The 1600 x 900 resolution screen has a matte finish to avoid reflections. Unfortunately, even this laptop has the same screen as the other Blades. So the problems are also the same. The display is sharp but the color reproduction is bad. The bright colors look slightly washed out.
But the laptop impressed me during the game session of “Tomb Raider”. The colors looked deep and the jungle backdrop was further accentuated by the realistic red, orange, yellow and greens. The viewing angle beyond 45 degrees is pathetic. So if you are not sitting in front of the screen, you are not going to enjoy it.
The Blade 14 has stereo 2.0 speakers which have been paired with the Home Theatre v4 software by Dolby. It makes the speaker loud enough to fill a small room with crisp and clear audio notes. When I play music, the front and center are filled with clear vocal and the background instruments also appear to equally crisp.
However, you will have to strain to hear the low notes. And the bass is really silent. You will not enjoy heavy-bass songs because they all seem flat. But every time, the laptop holds up on the gaming front really well. The audio while I was playing “Tomb Raider” was immersive and well-balanced. I could hear the music, dialogues and sound effects all equally clearly. There are pre-sets for games and movies (read here about the best laptop for watching movies), and the audio holds up really well in both.
Under normal non-gaming usage, the laptop kept its cool. While streaming videos and surfing the internet, the Blade 14 stayed well below the comfort zone of 90 degrees. But as soon as the Tomb Raider started, the laptop started heating up too.
Even with the custom designed heat pipe by Razer, the touchpad and other areas of the laptop remained too hot to use while gaming. The touchpad measured 98 degrees while the center part of the keypad between keys G and H was 113 degrees.
That’s not it!
The bottom part of the laptop was a scorching 125 degrees. So don’t even think about gaming on Blade 14 while keeping it on your lap.
Gaming and Graphics
You can put Razer Blade 14 (2013) with the best gaming laptops. With the help of Nvidia GeForce GTX 765M GPU with 2GB of VRAM, the gamers play the most taxing games graphically with silky smoothness.

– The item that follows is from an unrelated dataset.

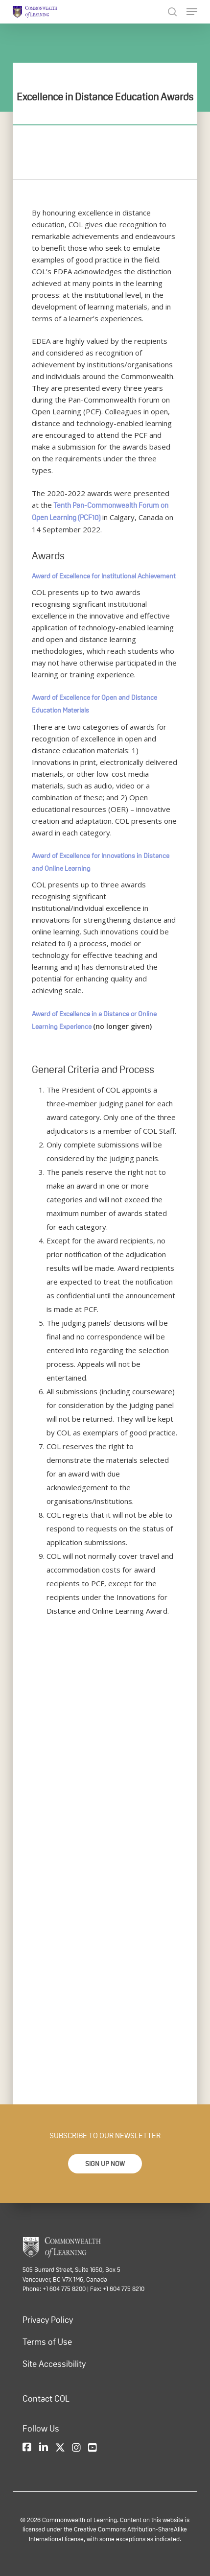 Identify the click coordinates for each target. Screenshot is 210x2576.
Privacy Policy (48, 2320)
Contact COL (46, 2399)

I adjusted the graphics settings to test the machine limits while playing Tomb Raiders. I tested the game in all 4 settings – low, normal, ultimate and ultra. The laptop held up really well in almost all the settings. During the ultra-setting, the game began to stutter. The fps dropped to 29. I tested many other high-graphic games too.
I must say the machine is really top-notch.
The laptop has a good battery life. For less-intensive tasks, the laptop uses Intel HD Graphics 4600 GPU. While surfing the internet over Wi-Fi, the laptop lasted a good 8 hours and 7 minutes. That is quite longer than an average thin and small gaming laptop.
I understand that deep urge of playing games and the frustration of not finding enough time. I also go through that phase where I miss those care-free gaming days terribly. But what can I say?
Unfortunately, we all have to grow up and take smart decisions. And for that, you have to find a middle road. A laptop that is highly productive yet very good at gaming is a rare find. And here you have 5 incredible options.
Make a smart move. Take a smart decision.